Perante a recusa de D. frei Lourenço, teve o marquês de Pombal de diligenciar no sentido da escolha de outro clérigo, que pudesse ser nomeado e apresentado pelo rei à confirmação papal para bispo de Aveiro. As referências caíram no padre dr. António Freire Gameiro de Sousa, de quarenta e seis anos de idade. Na mesma carta régia em que requereu a criação da diocese de Aveiro, datada de 28 de setembro de 1773, já D. José I apresentara a Clemente XIV o nome do proposto (ASV, processo consistorial cit., 41v-48): – «E, na confiança daquela graça de Vossa Santidade, nomeio e apresento para primeiro prelado da dita nova diocese de Aveiro a António Freire Gameiro, doutor da Faculdade de Leis, deão da santa igreja catedral de Lamego e atual lente da Universidade de Coimbra, fazendo esperar das virtudes, letras e mais qualidades, que nele concorrem, que acudirá às obrigações daquele bispado, como convém ao serviço de Deus e ao bem espiritual das almas dele, para que Vossa Santidade lhe mande passar as suas ‘letras apostólicas’, nas quais se faça a expressa menção desta minha nomeação e apresentação e se declare o direito de padroado que na mesma igreja me compete, na forma que da minha parte mais particularmente exporá a Vossa Santidade o meu ministro plenipotenciário nessa Corte.»

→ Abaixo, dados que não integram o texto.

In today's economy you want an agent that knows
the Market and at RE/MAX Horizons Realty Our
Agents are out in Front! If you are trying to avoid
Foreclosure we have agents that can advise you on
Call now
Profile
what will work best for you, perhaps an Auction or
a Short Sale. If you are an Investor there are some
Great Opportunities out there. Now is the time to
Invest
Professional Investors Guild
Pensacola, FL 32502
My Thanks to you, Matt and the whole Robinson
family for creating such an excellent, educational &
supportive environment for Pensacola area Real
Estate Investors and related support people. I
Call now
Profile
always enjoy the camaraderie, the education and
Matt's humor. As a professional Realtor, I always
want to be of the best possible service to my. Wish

As testemunhas ouvidas em 17 de janeiro de 1774 para o processo de confirmação – dr. José de Arriaga Brum da Silveira, dr. Estanislau da Cunha Coelho e padre dr. Bernardo de Nossa Senhora da Porta – disseram que era filho legítimo de pais católicos e notáveis em religião e piedade, frequentador assíduo dos sacramentos que recebia com exímia devoção, exemplar na fé de que jamais se afastara, íntegro em costumes, dotado de honestidade de vida, insigne em seriedade, prudência e experiência que manifestava de muitas maneiras, perito em direito e erudito em todos os conhecimentos eclesiásticos, de tal sorte que «não se pode duvidar que o promovendo não tenha a ciência e a doutrina que se requerem no bispo para ensinar os outros.» Os deponentes, interrogados pelo cardeal Inocêncio Conti, continuaram as suas declarações: – O dr. António Freire Gameiro de Sousa não tinha qualquer defeito físico ou psíquico nem qualquer impedimento canónico; apenas subdiácono, nunca exercera a cura de almas nem o regime de qualquer igreja, mas consideravam-no idóneo e sumamente hábil para o ofício proposto pela sua «sagacidade, vigilância, paciência, caridade e outras virtudes» (ASV, id., fls. 42v-44v). O que as testemunhas não declararam foi que o indigitado havia jurado, como lente de Coimbra, a interpretação sectária do marquês de Pombal sobre a palavra ‘constitutiones’ da profissão de fé do papa Pio IV, segundo o espírito deturpado das ‘liberdades da Igreja Lusitana’.
O bispo indigitado e apresentado à confirmação nasceu em Lisboa no dia 06 de fevereiro de 1727 e foi batizado na igreja das Mercês em 22 seguinte, sendo filho de Domingos Freire Gameiro e de sua esposa D. Teresa Isabel. Doutorado em direito pela Universidade de Coimbra, em 26 de julho de 1746 recebeu as respetivas insígnias; em 1762, foi nomeado lente da segunda cadeira sintética de direito; em 1769, era deão da sé de Lamego; em 13 de dezembro de 1772, recebeu as quatro ordens menores e o subdiaconado.”